The most used plotting function in R programming is the `plot()`

function. It is a generic function, meaning, it has many methods which are called according to the type of object passed to `plot()`

. In the simplest case, we can pass in a vector and we will get a scatter plot of magnitude vs index. But generally, we pass in two vectors and a scatter plot of these points are plotted. For example, the command `plot(c(1,2),c(3,5))`

would plot the points `(1,3)`

and `(2,5)`

.

Here is a more concrete example where we plot a sine function form range `-pi`

to `pi`

.

```
x <- seq(-pi,pi,0.1)
plot(x, sin(x))
```

## Adding Titles and Labeling Axes

We can add a title to our plot with the parameter `main`

. Similarly, `xlab`

and `ylab`

can be used to label the x-axis and y-axis respectively.

```
plot(x, sin(x),
main="The Sine Function",
ylab="sin(x)")
```

## Changing Color and Plot Type

We can see above that the plot is of circular points and black in color. This is the default. We can change the plot type with the argument `type`

. It accepts the following strings and has the given effect.

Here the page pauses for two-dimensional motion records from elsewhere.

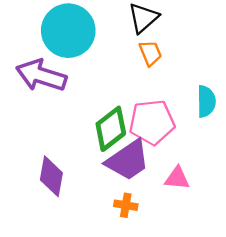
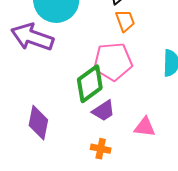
pink pentagon: (152, 122) -> (113, 62), moved
purple trapezoid: (128, 160) -> (103, 111), size x0.6

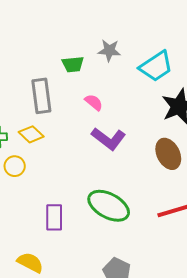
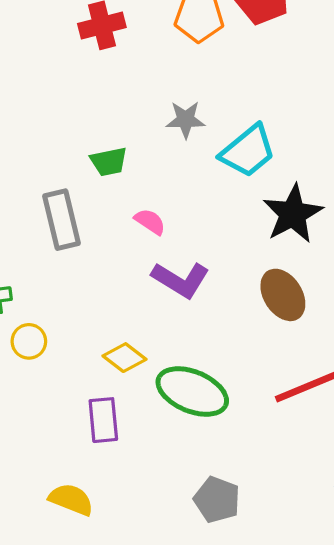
gray star: (109, 51) -> (186, 120), moved
yellow diamond: (31, 134) -> (124, 358), moved

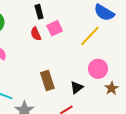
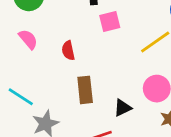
red semicircle: (36, 34) -> (68, 51), moved

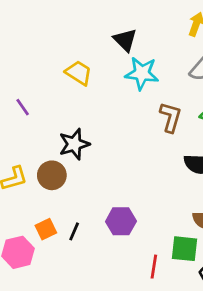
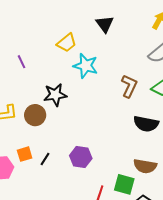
yellow trapezoid: (79, 73) -> (67, 43), turned 100
cyan star: (142, 73) -> (86, 66), moved

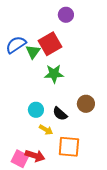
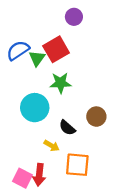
cyan circle: (36, 110) -> (35, 108), moved, size x1.6
red arrow: (35, 156) -> (39, 175), turned 78

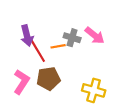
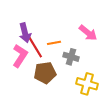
gray cross: (72, 38) -> (71, 57), moved
pink L-shape: (21, 82) -> (20, 56), moved

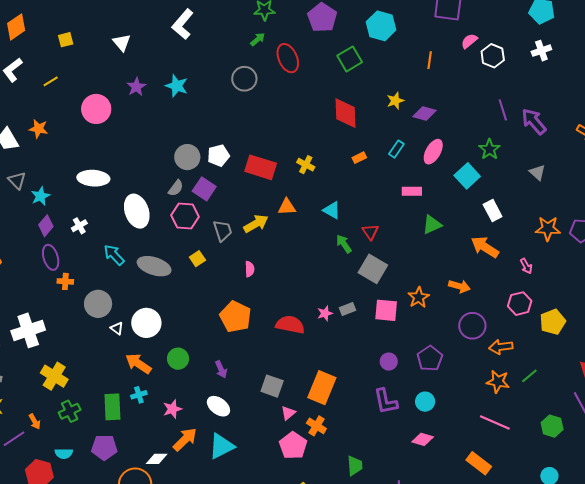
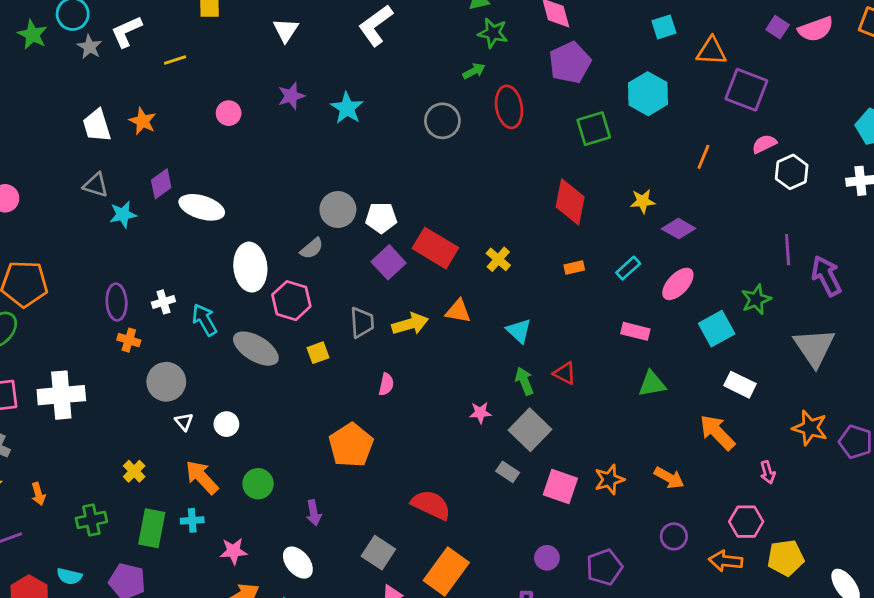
pink circle: (96, 109) -> (229, 113), size x0.6
gray triangle: (537, 172) -> (814, 347), size x1.8
gray triangle: (17, 180) -> (96, 185), turned -42
purple square: (204, 189) -> (389, 262), moved
white rectangle: (493, 211) -> (740, 385), turned -50
pink hexagon: (185, 216) -> (291, 301), moved
purple diamond: (46, 226) -> (161, 184), moved
white cross: (79, 226) -> (163, 302), moved
red triangle: (370, 232) -> (565, 373), turned -42
gray square: (373, 269) -> (530, 430), moved
gray rectangle: (348, 309) -> (508, 472), turned 42
pink star: (325, 313) -> (480, 413), moved
white circle: (146, 323) -> (226, 424), size x0.6
red semicircle: (290, 325) -> (431, 505), moved
purple circle: (472, 326) -> (674, 536), size x0.7
orange arrow: (501, 347) -> (726, 561), moved
yellow cross: (54, 376) -> (134, 471), moved, size x0.6
orange arrow: (35, 421) -> (38, 494), moved

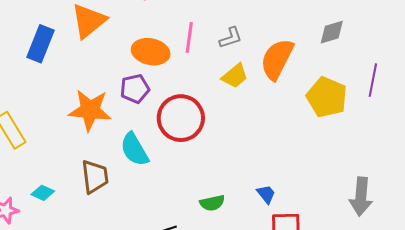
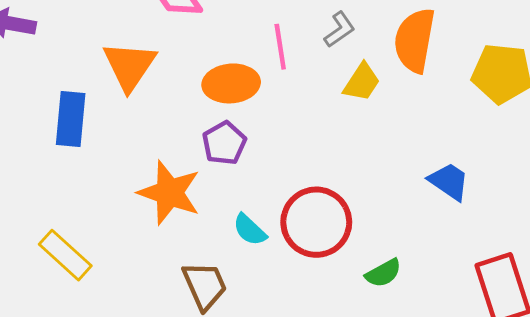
orange star: (90, 110) -> (169, 193), turned 30
red circle: (181, 118) -> (316, 222), moved
cyan semicircle: (134, 149) -> (250, 230), size x0.7
blue trapezoid: (266, 194) -> (449, 181), moved, size x1.4

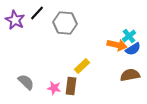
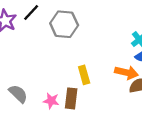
orange arrow: (117, 45) -> (126, 73), moved
yellow rectangle: (82, 66) -> (84, 75), turned -63

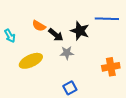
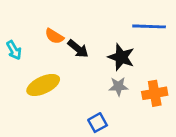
black star: (80, 31) -> (121, 57), moved
gray star: (67, 53) -> (118, 86), moved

"p" - points "l" - lines "b" - both points and lines "c" - empty points joined by lines "o" - overplotted points and lines "s" and "S" - stair steps "h" - histogram-like vertical lines "n" - does not produce any points or lines

Similarly, we can define the color using `col`

.

```
plot(x, sin(x),
main="The Sine Function",
ylab="sin(x)",
type="l",
col="blue")
```

## Overlaying Plots

Calling `plot()`

multiple times will have the effect of plotting the current graph on the same window replacing the previous one. However, sometimes we wish to overlay the plots in order to compare the results. This is made possible with the functions `lines()`

and `points()`

to add lines and points respectively, to the existing plot.

```
plot(x, sin(x),
main="Overlaying Graphs",
ylab="",
type="l",
col="blue")
lines(x,cos(x), col="red")
legend("topleft",
c("sin(x)","cos(x)"),
fill=c("blue","red")
)
```

We have used the function `legend()`

to appropriately display the legend.